His eyes are wet. He blinks it back, but not before I see.

“I should have talked to him.” His voice is hollow. “I should have made him stay, made him explain, made him—something. But I couldn’t look at him. I couldn’t—” He drags his free hand over his face. “And now I don’t know where he is.”

I pull out my phone and dial Chris’s number. It rings once, then cuts to voicemail.

“I’ve been trying all night,” Wyatt says quietly. “Calling, texting. Nothing.”

I try again anyway. Same result.

“He turned his phone off. Or it’s dead.”

His jaw tightens. We both know it’s not a dead battery. Chris was told to leave, and then he went dark. Phone off, unreachable. He was sent away believing he’d become the thing he fears most.

I set my phone down, fear coiled tight in my chest.

“I’m not angry at Chris,” I say, and Wyatt blinks. “He didn’t run. You told him to leave.”

“I know,” he says quietly. “I know I did.”

“And I’m not saying that to punish you. You were hurt and you were scared, and I understand why.” I hold his gaze. “But we need to be honest about what happened before we figure out what to do next.”

His jaw works. He doesn’t argue.

“Now tell me where your head is.
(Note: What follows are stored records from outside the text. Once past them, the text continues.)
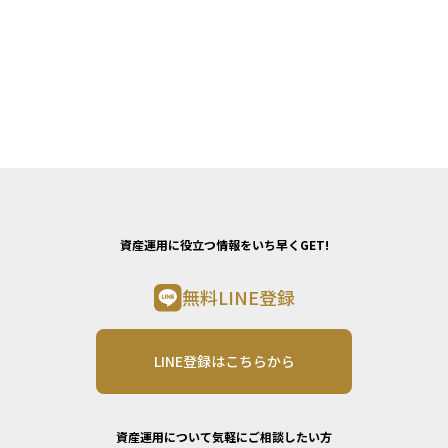
資産運用に役立つ情報をいち早くGET!
無料LINE登録
LINE登録はこちらから
資産運用について気軽にご相談したい方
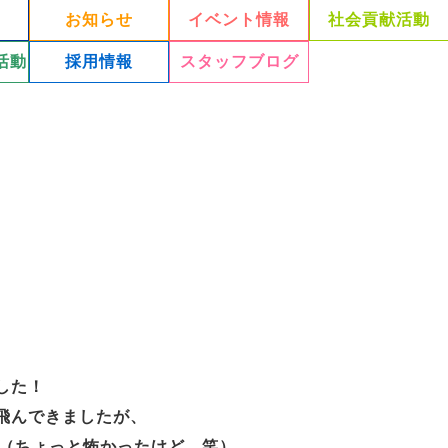
お知らせ
イベント情報
社会貢献活動
活動
採用情報
スタッフブログ
した！
飛んできましたが、
（ちょっと怖かったけど…笑）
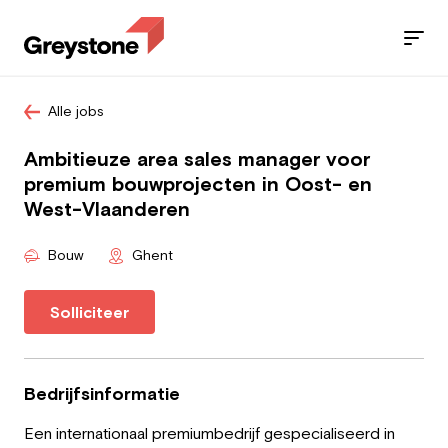
Alle jobs
Jobs
Ambitieuze area sales manager voor
Diensten
premium bouwprojecten in Oost- en
West-Vlaanderen
Sectoren
Bouw
Ghent
Blog
Solliciteer
Contact
Bedrijfsinformatie
Werknemer
Een internationaal premiumbedrijf gespecialiseerd in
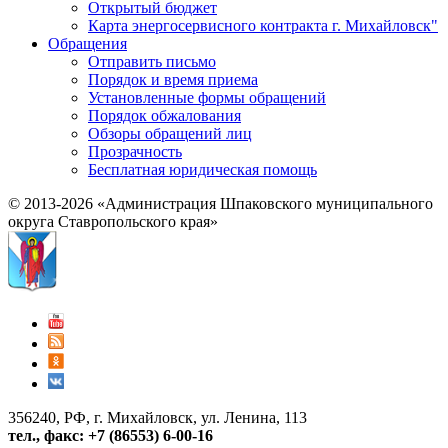
Открытый бюджет
Карта энергосервисного контракта г. Михайловск"
Обращения
Отправить письмо
Порядок и время приема
Установленные формы обращений
Порядок обжалования
Обзоры обращений лиц
Прозрачность
Бесплатная юридическая помощь
© 2013-2026 «Администрация Шпаковского муниципального
округа Ставропольского края»
356240, РФ, г. Михайловск, ул. Ленина, 113
тел., факс: +7 (86553) 6-00-16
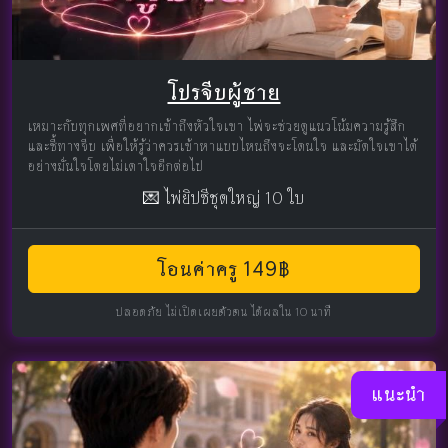
โปรจีบผู้ชาย
เหมาะกับทุกเพศที่อยากเข้าถึงหัวใจเขา ไพ่จะช่วยดูแนวโน้มความรู้สึก
และชี้ทางจีบ เพื่อให้รู้ว่าควรเข้าหาแบบไหนถึงจะโดนใจ และมัดใจเขาได้
อย่างมั่นใจโดยไม่เดาใจอีกต่อไป
💌 ไพ่ยิปซีชุดใหญ่ 10 ใบ
โอนค่าครู 149฿
ปลอดภัย ไม่เปิดเผยตัวตน ได้ผลใน 10 นาที
แนะนำ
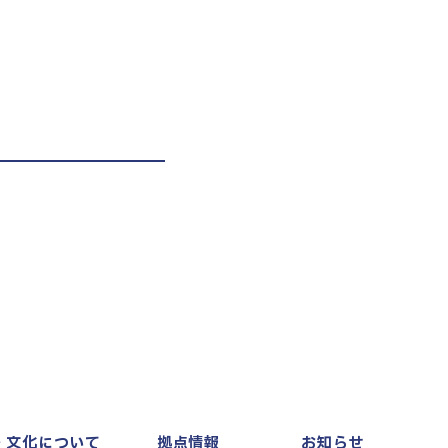
・文化について
拠点情報
お知らせ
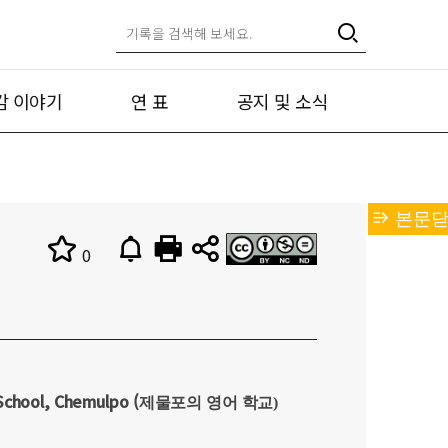
캄 이야기
연 표
공지 및 소식
본문닫
0
 School, Chemulpo
(
제물포의 영어 학교)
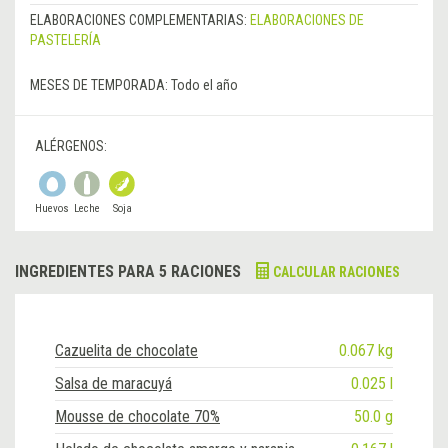
ELABORACIONES COMPLEMENTARIAS:
ELABORACIONES DE
PASTELERÍA
MESES DE TEMPORADA:
Todo el año
ALÉRGENOS:
Huevos
Leche
Soja
INGREDIENTES PARA 5 RACIONES
CALCULAR RACIONES
Cazuelita de chocolate
0.067 kg
Salsa de maracuyá
0.025 l
Mousse de chocolate 70%
50.0 g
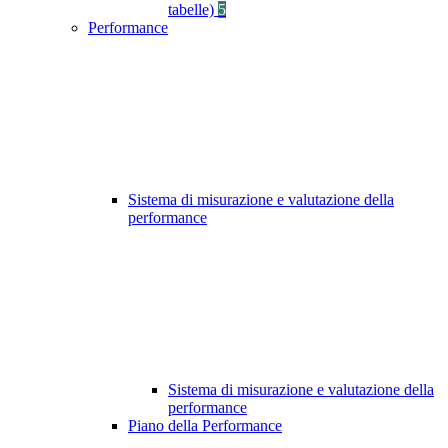
tabelle)
5
Performance
Sistema di misurazione e valutazione della
performance
Sistema di misurazione e valutazione della
performance
Piano della Performance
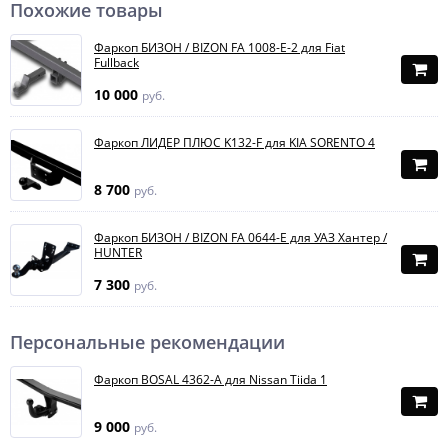
Похожие товары
Фаркоп БИЗОН / BIZON FA 1008-E-2 для Fiat
Fullback
10 000
руб.
Фаркоп ЛИДЕР ПЛЮС K132-F для KIA SORENTO 4
8 700
руб.
Фаркоп БИЗОН / BIZON FA 0644-E для УАЗ Хантер /
HUNTER
7 300
руб.
Персональные рекомендации
Фаркоп BOSAL 4362-A для Nissan Tiida 1
9 000
руб.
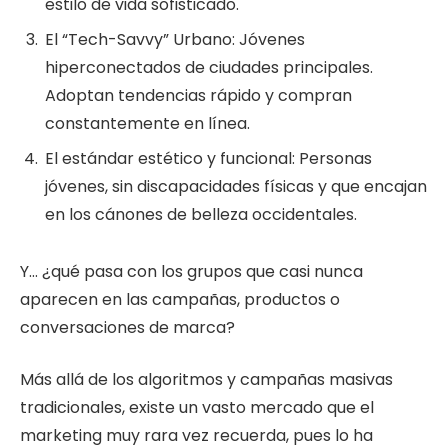
estilo de vida sofisticado.
El “Tech-Savvy” Urbano: Jóvenes
hiperconectados de ciudades principales.
Adoptan tendencias rápido y compran
constantemente en línea.
El estándar estético y funcional: Personas
jóvenes, sin discapacidades físicas y que encajan
en los cánones de belleza occidentales.
Y… ¿qué pasa con los grupos que casi nunca
aparecen en las campañas, productos o
conversaciones de marca?
Más allá de los algoritmos y campañas masivas
tradicionales, existe un vasto mercado que el
marketing muy rara vez recuerda, pues lo ha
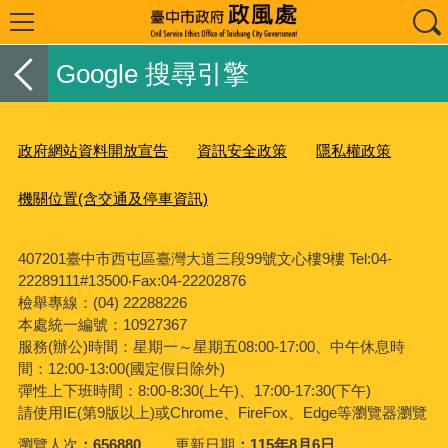
Google 搜尋引擎
政府網站資料開放宣告
資訊安全政策
隱私權政策
機關位置(含交通及停車資訊)
407201臺中市西屯區臺灣大道三段99號文心樓9樓 Tel:04-
22289111#13500‧Fax:04-22202876
檢舉專線：(04) 22288226
本處統一編號：10927367
服務(辦公)時間：星期一～星期五08:00-17:00、中午休息時
間：12:00-13:00(國定假日除外)
彈性上下班時間：8:00-8:30(上午)、17:00-17:30(下午)
請使用IE(第9版以上)或Chrome、FireFox、Edge等瀏覽器瀏覽
瀏覽人次
656880
更新日期
115年8月6日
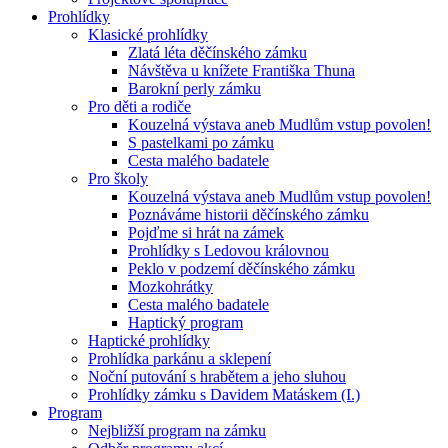
Prohlídky
Klasické prohlídky
Zlatá léta děčínského zámku
Návštěva u knížete Františka Thuna
Barokní perly zámku
Pro děti a rodiče
Kouzelná výstava aneb Mudlům vstup povolen!
S pastelkami po zámku
Cesta malého badatele
Pro školy
Kouzelná výstava aneb Mudlům vstup povolen!
Poznáváme historii děčínského zámku
Pojďme si hrát na zámek
Prohlídky s Ledovou královnou
Peklo v podzemí děčínského zámku
Mozkohrátky
Cesta malého badatele
Haptický program
Haptické prohlídky
Prohlídka parkánu a sklepení
Noční putování s hrabětem a jeho sluhou
Prohlídky zámku s Davidem Matáskem (I.)
Program
Nejbližší program na zámku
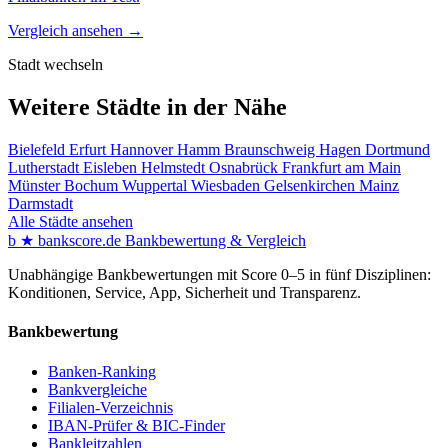
Vergleich ansehen →
Stadt wechseln
Weitere Städte in der Nähe
Bielefeld
Erfurt
Hannover
Hamm
Braunschweig
Hagen
Dortmund
Lutherstadt Eisleben
Helmstedt
Osnabrück
Frankfurt am Main
Münster
Bochum
Wuppertal
Wiesbaden
Gelsenkirchen
Mainz
Darmstadt
Alle Städte ansehen
b
★
bankscore
.de
Bankbewertung & Vergleich
Unabhängige Bankbewertungen mit Score 0–5 in fünf Disziplinen:
Konditionen, Service, App, Sicherheit und Transparenz.
Bankbewertung
Banken-Ranking
Bankvergleiche
Filialen-Verzeichnis
IBAN-Prüfer & BIC-Finder
Bankleitzahlen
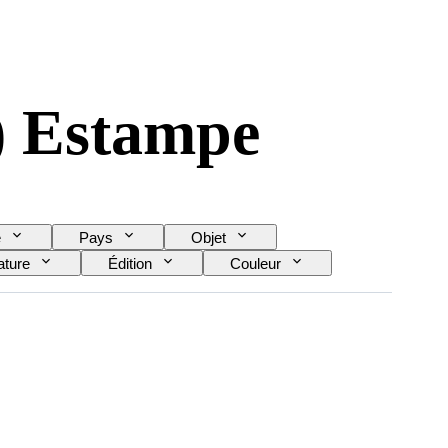
) Estampe
e
Pays
Objet
ature
Édition
Couleur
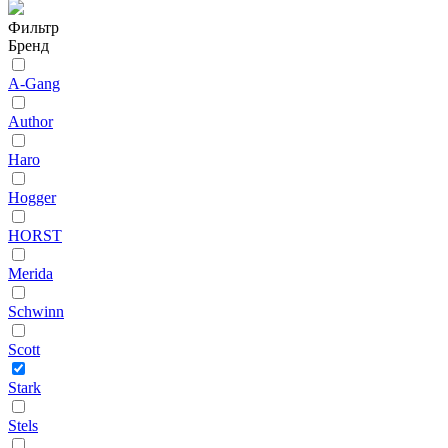
Фильтр
Бренд
A-Gang
Author
Haro
Hogger
HORST
Merida
Schwinn
Scott
Stark
Stels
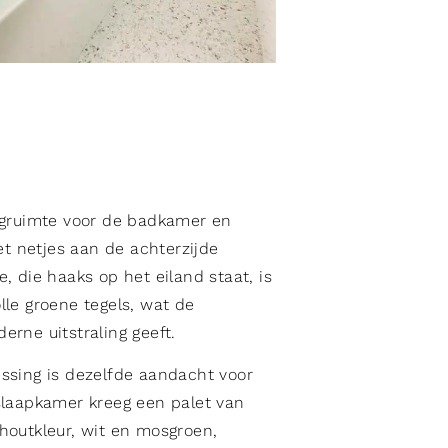
rgruimte voor de badkamer en
let netjes aan de achterzijde
, die haaks op het eiland staat, is
lle groene tegels, wat de
rne uitstraling geeft.
ssing is dezelfde aandacht voor
slaapkamer kreeg een palet van
houtkleur, wit en mosgroen,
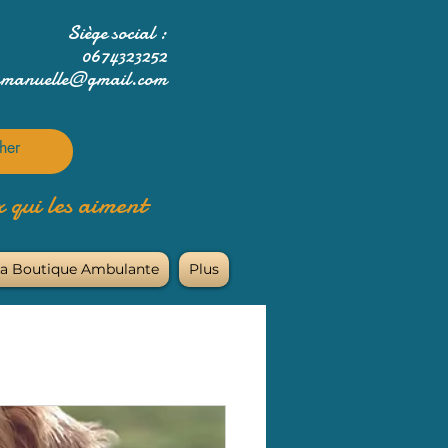
Siège social :
0674323252
mmanuelle@gmail.com
 qui les aiment
Se connecter
a Boutique Ambulante
Plus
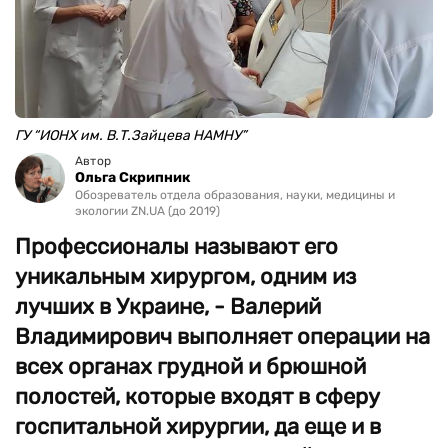
ГУ “ИОНХ им. В.Т.Зайцева НАМНУ”
Автор
Ольга Скрипник
Обозреватель отдела образования, науки, медицины и
экологии ZN.UA (до 2019)
Профессионалы называют его
уникальным хирургом, одним из
лучших в Украине, - Валерий
Владимирович выполняет операции на
всех органах грудной и брюшной
полостей, которые входят в сферу
госпитальной хирургии, да еще и в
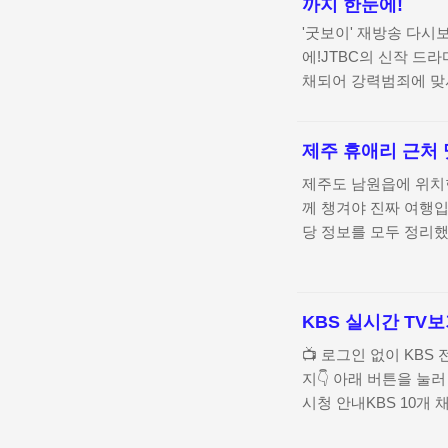
까지 한눈에!
금 미보유0.1%p신규
'굿보이' 재방송 다시
시 전체 마케팅 동의소
에!JTBC의 신작 드
채되어 강력범죄에 맞
습니다. 이 포스트에서
해 감상하는 모든 방
제주 휴애리 근처 
상까지, 놓치지 마세요
시청 기회를 놓치지 마
제주도 남원읍에 위치
어에서 실시간 시청하
께 챙겨야 진짜 여행입
'굿보이' 다시보기 이
당 정보를 모두 정리했
서 하이라이트 및 메이
선한 밀면까지 다양한 
스트! 지금 확인하세
경 – 다양한 점심 한
KBS 실시간 TV
OK연수네가든 – 토종
면과 두툼한 돈까스의
📺 로그인 없이 KB
묻는 질문마무리 요약
지👇 아래 버튼을 눌러
와 함께 즐기는 백숙 한
시청 안내KBS 10개
입이나 로그인 없이 웹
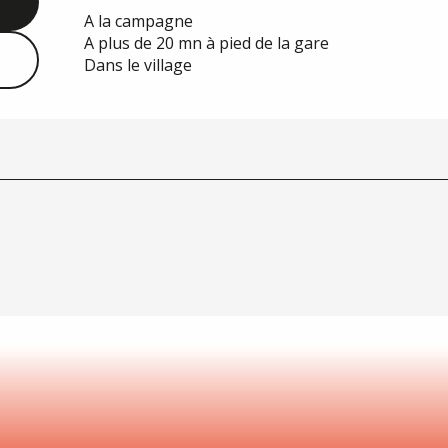
A la campagne
A plus de 20 mn à pied de la gare
Dans le village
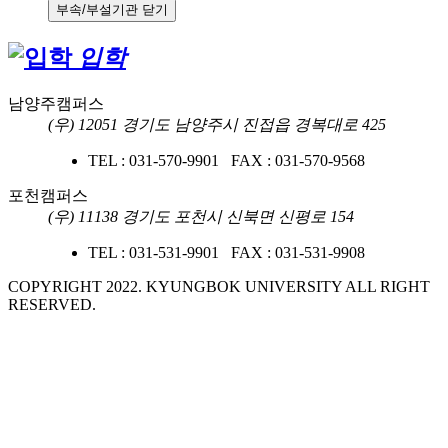
부속/부설기관 닫기
입학
남양주캠퍼스
(우) 12051 경기도 남양주시 진접읍 경복대로 425
TEL : 031-570-9901 FAX : 031-570-9568
포천캠퍼스
(우) 11138 경기도 포천시 신북면 신평로 154
TEL : 031-531-9901 FAX : 031-531-9908
COPYRIGHT 2022. KYUNGBOK UNIVERSITY ALL RIGHT
RESERVED.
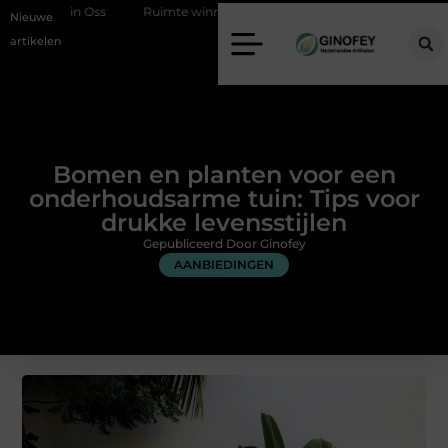
ss
Ruimte winnen in de slaapkamer met een boxspring met opbergr
Nieuwe
artikelen
Bomen en planten voor een
onderhoudsarme tuin: Tips voor
drukke levensstijlen
Gepubliceerd Door Ginofey
AANBIEDINGEN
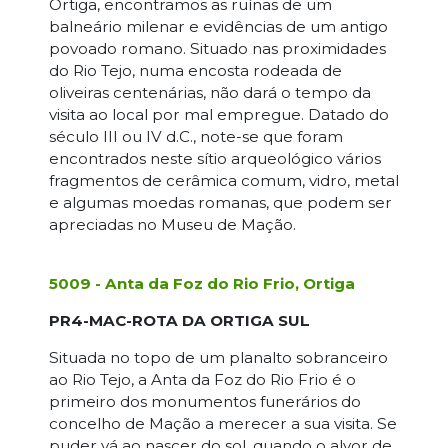
Ortiga, encontramos as ruínas de um
balneário milenar e evidências de um antigo
povoado romano. Situado nas proximidades
do Rio Tejo, numa encosta rodeada de
oliveiras centenárias, não dará o tempo da
visita ao local por mal empregue. Datado do
século III ou IV d.C., note-se que foram
encontrados neste sítio arqueológico vários
fragmentos de cerâmica comum, vidro, metal
e algumas moedas romanas, que podem ser
apreciadas no Museu de Mação.
5009 - Anta da Foz do Rio Frio, Ortiga
PR4-MAC-ROTA DA ORTIGA SUL
Situada no topo de um planalto sobranceiro
ao Rio Tejo, a Anta da Foz do Rio Frio é o
primeiro dos monumentos funerários do
concelho de Mação a merecer a sua visita. Se
puder vá ao nascer do sol, quando o alvor de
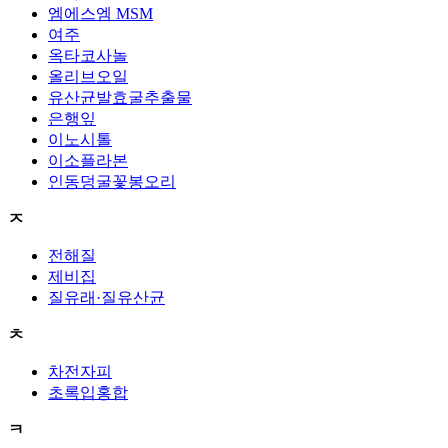
엠에스엠 MSM
여주
옥타코사놀
올리브오일
유산균발효굴추출물
은행잎
이노시톨
이소플라본
인동덩굴꽃봉오리
ㅈ
전해질
제비집
질유래·질유산균
ㅊ
차전자피
초록입홍합
ㅋ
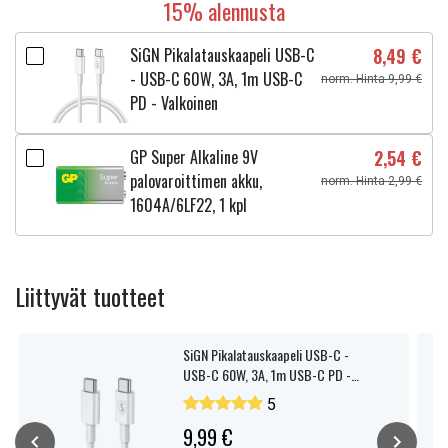
15% alennusta
SiGN Pikalatauskaapeli USB-C
8,49 €
- USB-C 60W, 3A, 1m USB-C
norm. Hinta 9,99 €
PD - Valkoinen
GP Super Alkaline 9V
2,54 €
palovaroittimen akku,
norm. Hinta 2,99 €
1604A/6LF22, 1 kpl
Liittyvät tuotteet
SiGN Pikalatauskaapeli USB-C -
USB-C 60W, 3A, 1m USB-C PD -
Valkoinen
5
9,99 €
Because I can see the fear in your eyes, and it goes beyond ‘where did he go.’“

His jaw works. His eyes are wet, and this time he doesn’t blink it back.

“What if he doesn’t come back?” The words come out raw.

I wait. Because that’s not really the question.

“What if he—” He stops. Tries again. “What if he does something?—”

And there it is. The fear he can’t look at directly. The one he’s been circling all night.